Jeremy was kissing her now, his lips soft but strong, expressive in their desire. Her arms were clasped behind his head and she pulled him into her, pressing her soft body against him. He bit her lower lip and lowered his hands to her waist, where he began to run them up and down, over her hips, around her stomach, back and over her ass. Jessica lifted one leg and leaned further into him, resting her knee against the wall and grinding her pelvis into the hard mass that pressed against his slacks. His hands encircled her ass as she began to unbutton his shirt, kissing his cheeks and down his neck to his chest, lowering her leg and crouching before him, running her tongue over the smooth skin of his chest, finding his nipple, licking it, biting it. He was groaning now, his head thrown back and his hands running through her hair. She finished unbuttoning his shirt and pulled it open, exposing his flat stomach as she rose to kiss him again, her hand trailing up his thigh to the thick bulge in his pants, kneading and pulling, their tongues intertwining in their mouths.

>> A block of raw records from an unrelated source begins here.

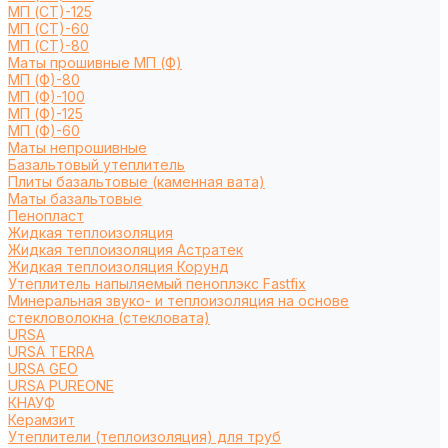
МП (СТ)-125
МП (СТ)-60
МП (СТ)-80
Маты прошивные МП (Ф)
МП (Ф)-80
МП (Ф)-100
МП (Ф)-125
МП (Ф)-60
Маты непрошивные
Базальтовый утеплитель
Плиты базальтовые (каменная вата)
Маты базальтовые
Пенопласт
Жидкая теплоизоляция
Жидкая теплоизоляция Астратек
Жидкая теплоизоляция Корунд
Утеплитель напыляемый пеноплэкс Fastfix
Минеральная звуко- и теплоизоляция на основе
стекловолокна (стекловата)
URSA
URSA TERRA
URSA GEO
URSA PUREONE
КНАУФ
Керамзит
Утеплители (теплоизоляция) для труб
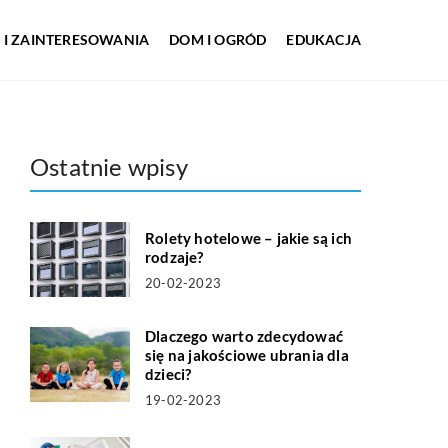
 I ZAINTERESOWANIA
DOM I OGRÓD
EDUKACJA
Ostatnie wpisy
Rolety hotelowe – jakie są ich
rodzaje?
20-02-2023
Dlaczego warto zdecydować
się na jakościowe ubrania dla
dzieci?
19-02-2023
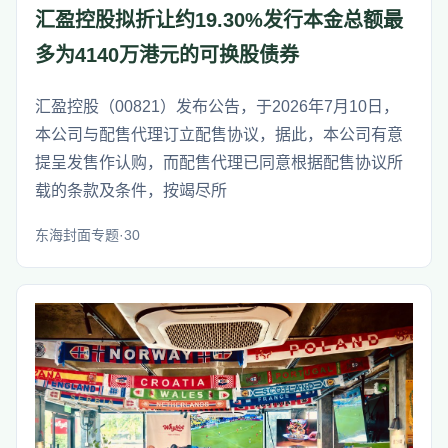
汇盈控股拟折让约19.30%发行本金总额最
多为4140万港元的可换股债券
汇盈控股（00821）发布公告，于2026年7月10日，
本公司与配售代理订立配售协议，据此，本公司有意
提呈发售作认购，而配售代理已同意根据配售协议所
载的条款及条件，按竭尽所
东海封面专题·30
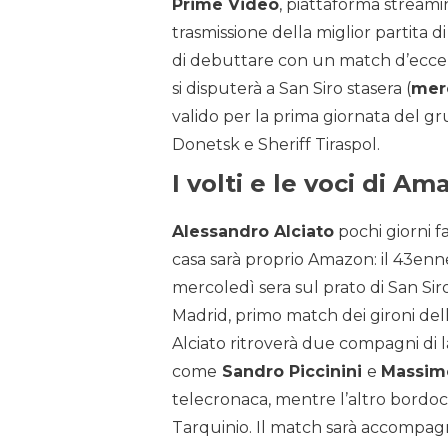
Prime Video
, piattaforma streami
trasmissione della miglior partita
di debuttare con un match d’eccezi
si disputerà a San Siro stasera (
merc
valido per la prima giornata del 
Donetsk e Sheriff Tiraspol.
I volti e le voci di A
Alessandro Alciato
pochi giorni f
casa sarà proprio Amazon: il 43enne 
mercoledì sera sul prato di San Si
Madrid, primo match dei gironi de
Alciato ritroverà due compagni di la
come
Sandro Piccinini
e
Massim
telecronaca, mentre l’altro bordoc
Tarquinio. Il match sarà accompagn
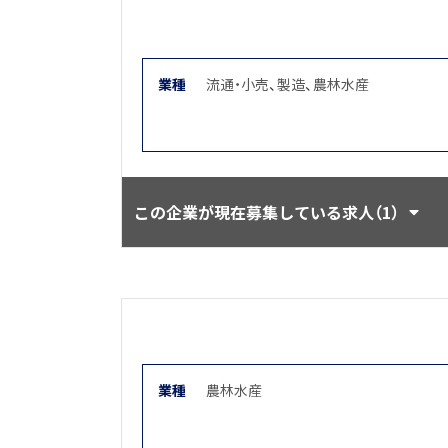
業種
流通・小売
、
製造
、
農林水産
この企業が現在募集している求人（1）
業種
農林水産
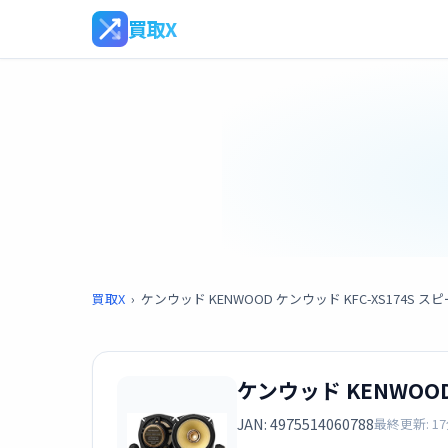
買取X
買取X
›
ケンウッド KENWOOD ケンウッド KFC-XS174S ス
ケンウッド KENWOOD
JAN: 4975514060788
最終更新: 1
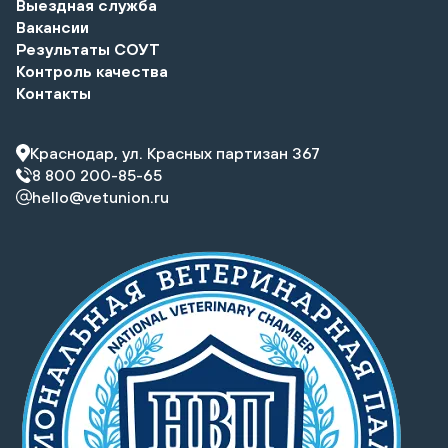
Выездная служба
Вакансии
Результаты СОУТ
Контроль качества
Контакты
Краснодар, ул. Красных партизан 367
8 800 200-85-65
hello@vetunion.ru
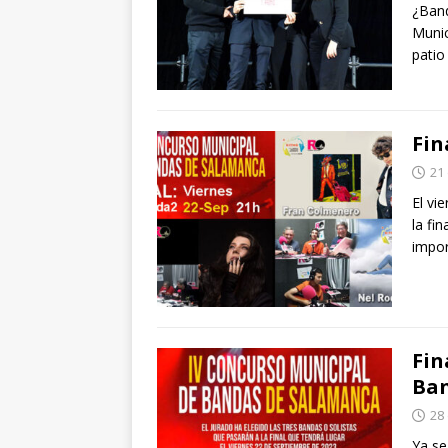
¿Band
Munic
patio
Fin
21
El vi
la fi
impo
Fin
Ban
28 
Ya se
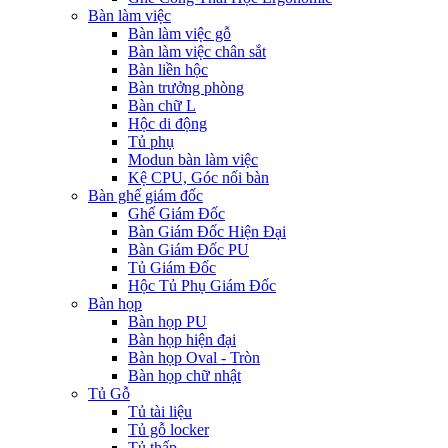
Bàn làm việc
Bàn làm việc gỗ
Bàn làm việc chân sắt
Bàn liền hộc
Bàn trưởng phòng
Bàn chữ L
Hộc di động
Tủ phụ
Modun bàn làm việc
Kệ CPU, Góc nối bàn
Bàn ghế giám đốc
Ghế Giám Đốc
Bàn Giám Đốc Hiện Đại
Bàn Giám Đốc PU
Tủ Giám Đốc
Hộc Tủ Phụ Giám Đốc
Bàn họp
Bàn họp PU
Bàn họp hiện đại
Bàn họp Oval - Tròn
Bàn họp chữ nhật
Tủ Gỗ
Tủ tài liệu
Tủ gỗ locker
Tủ thấp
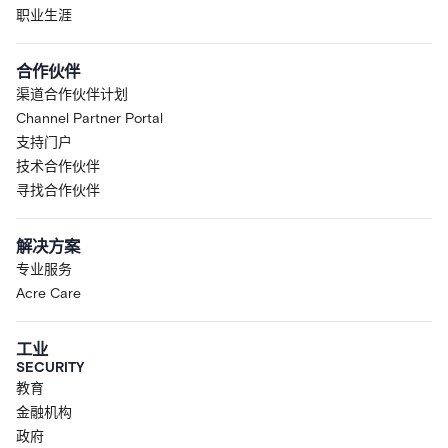
职业生涯
合作伙伴
渠道合作伙伴计划
Channel Partner Portal
支持门户
技术合作伙伴
寻找合作伙伴
解决方案
专业服务
Acre Care
工业
SECURITY
教育
金融机构
政府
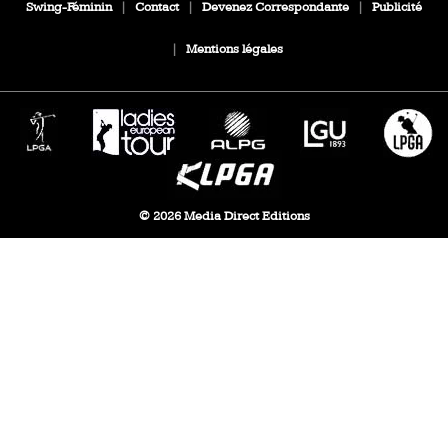
Swing-Féminin
|
Contact
|
Devenez Correspondante
|
Publicité
|
Mentions légales
© 2026 Media Direct Editions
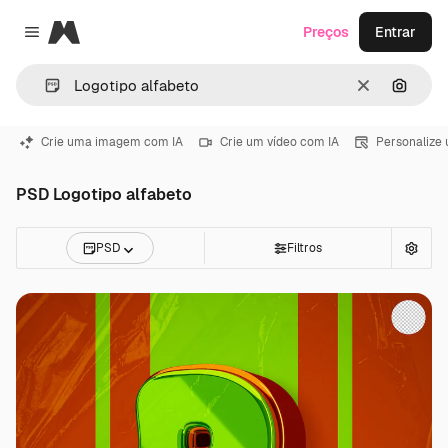
Magnific
Preços
Entrar
Close menu
Limpar
Pesqui
Crie uma imagem com IA
Crie um vídeo com IA
Personalize
PSD Logotipo alfabeto
PSD
Filtros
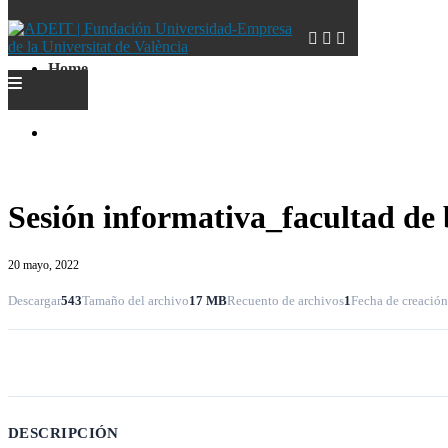
Home
Home
Sesión informativa_facultad de
20 mayo, 2022
Descargar
543
Tamaño del archivo
17 MB
Recuento de archivos
1
Fecha de creación
Descargar
DESCRIPCIÓN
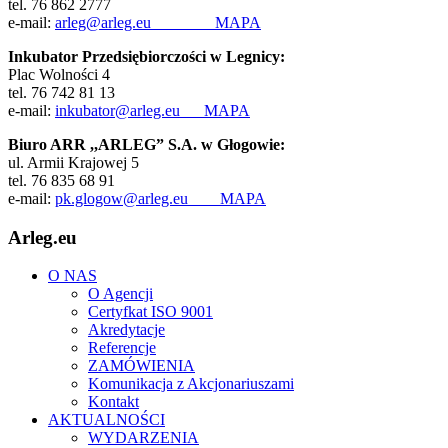
tel. 76 862 2777
e-mail:
arleg@arleg.eu
MAPA
Inkubator Przedsiębiorczości w Legnicy:
Plac Wolności 4
tel. 76 742 81 13
e-mail:
inkubator@arleg.eu
MAPA
Biuro ARR ,,ARLEG” S.A. w Głogowie:
ul. Armii Krajowej 5
tel. 76 835 68 91
e-mail:
pk.glogow@arleg.eu
MAPA
Arleg.eu
O NAS
O Agencji
Certyfkat ISO 9001
Akredytacje
Referencje
ZAMÓWIENIA
Komunikacja z Akcjonariuszami
Kontakt
AKTUALNOŚCI
WYDARZENIA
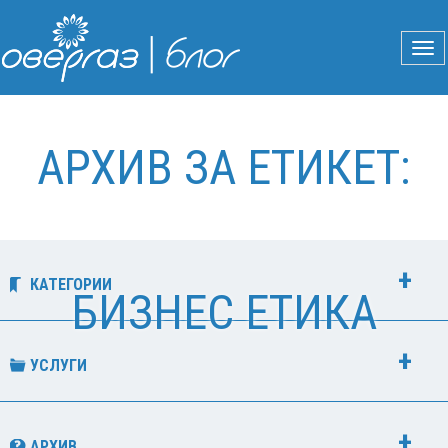
АРХИВ ЗА ЕТИКЕТ:
КАТЕГОРИИ
БИЗНЕС ЕТИКА
УСЛУГИ
АРХИВ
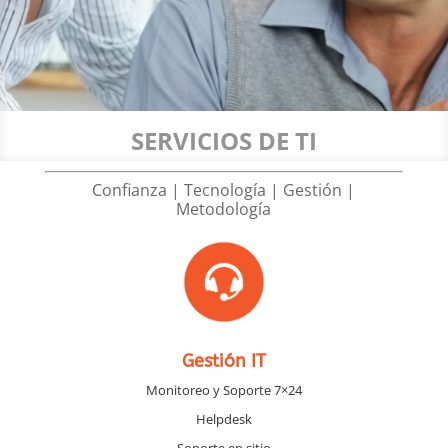
SERVICIOS DE TI
Confianza | Tecnología | Gestión |
Metodología
Gestión IT
Monitoreo y Soporte 7×24
Helpdesk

Jessica was breathing heavily now, her cheeks flushed, wet lips parted, and she slowly gathered the fabric of her dress in her hand and luxuriously slid the short hem up and over her thighs, exposing her simple underwear, the crotch damp and dark. Her hand slid between her underwear and her warm skin, finding the first tangles of hair and sliding through them to the twin mounds that rose there. She slid her middle finger between those lips and began to explore the wetness she found, her pussy hot and dark.